In the material below, find each line that contains the word "Política" and copy it.

Given records:
▬▬▬▬▬▬

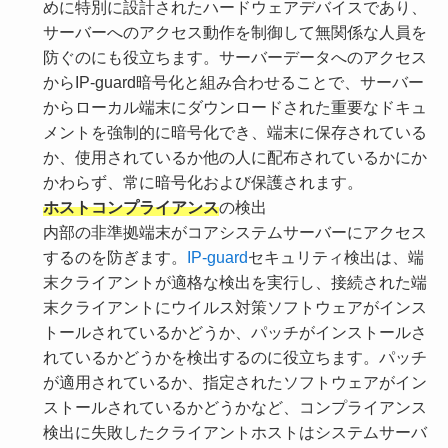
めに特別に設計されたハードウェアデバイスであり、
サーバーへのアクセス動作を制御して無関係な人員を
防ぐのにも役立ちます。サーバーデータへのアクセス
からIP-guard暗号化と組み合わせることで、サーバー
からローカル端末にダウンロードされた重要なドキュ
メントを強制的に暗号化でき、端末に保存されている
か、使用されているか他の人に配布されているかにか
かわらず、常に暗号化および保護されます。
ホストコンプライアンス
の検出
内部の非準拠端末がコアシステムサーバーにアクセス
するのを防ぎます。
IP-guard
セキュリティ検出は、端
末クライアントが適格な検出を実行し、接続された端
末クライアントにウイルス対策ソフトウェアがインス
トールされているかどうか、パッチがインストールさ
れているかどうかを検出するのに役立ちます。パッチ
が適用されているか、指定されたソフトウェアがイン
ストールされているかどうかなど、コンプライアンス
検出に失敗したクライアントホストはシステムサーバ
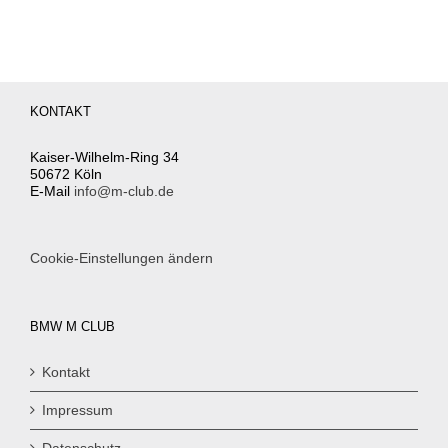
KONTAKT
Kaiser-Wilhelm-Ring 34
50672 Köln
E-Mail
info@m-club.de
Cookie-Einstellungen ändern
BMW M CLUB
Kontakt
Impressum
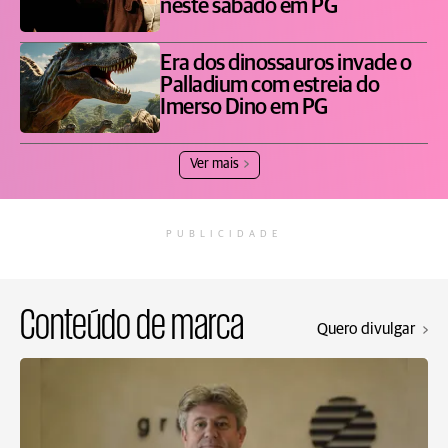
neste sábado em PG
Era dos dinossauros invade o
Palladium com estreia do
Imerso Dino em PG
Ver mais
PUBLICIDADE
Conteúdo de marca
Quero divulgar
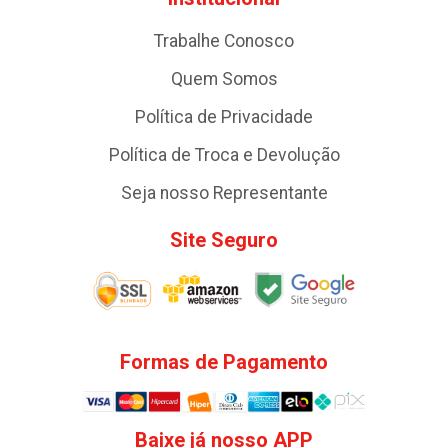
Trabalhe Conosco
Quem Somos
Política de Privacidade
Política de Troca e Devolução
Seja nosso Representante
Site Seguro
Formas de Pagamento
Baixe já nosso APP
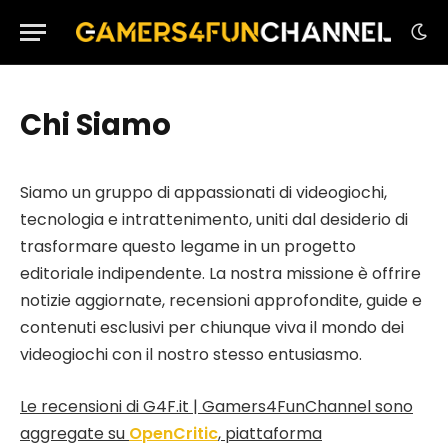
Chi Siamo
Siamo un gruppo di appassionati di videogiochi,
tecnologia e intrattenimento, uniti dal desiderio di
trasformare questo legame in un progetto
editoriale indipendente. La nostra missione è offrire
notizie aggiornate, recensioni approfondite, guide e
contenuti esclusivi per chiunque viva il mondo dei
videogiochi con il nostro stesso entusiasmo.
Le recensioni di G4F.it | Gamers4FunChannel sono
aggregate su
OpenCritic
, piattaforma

▬▬▬▬▬▬

Exercise result:
Política de Privacidade
Política de Troca e Devolução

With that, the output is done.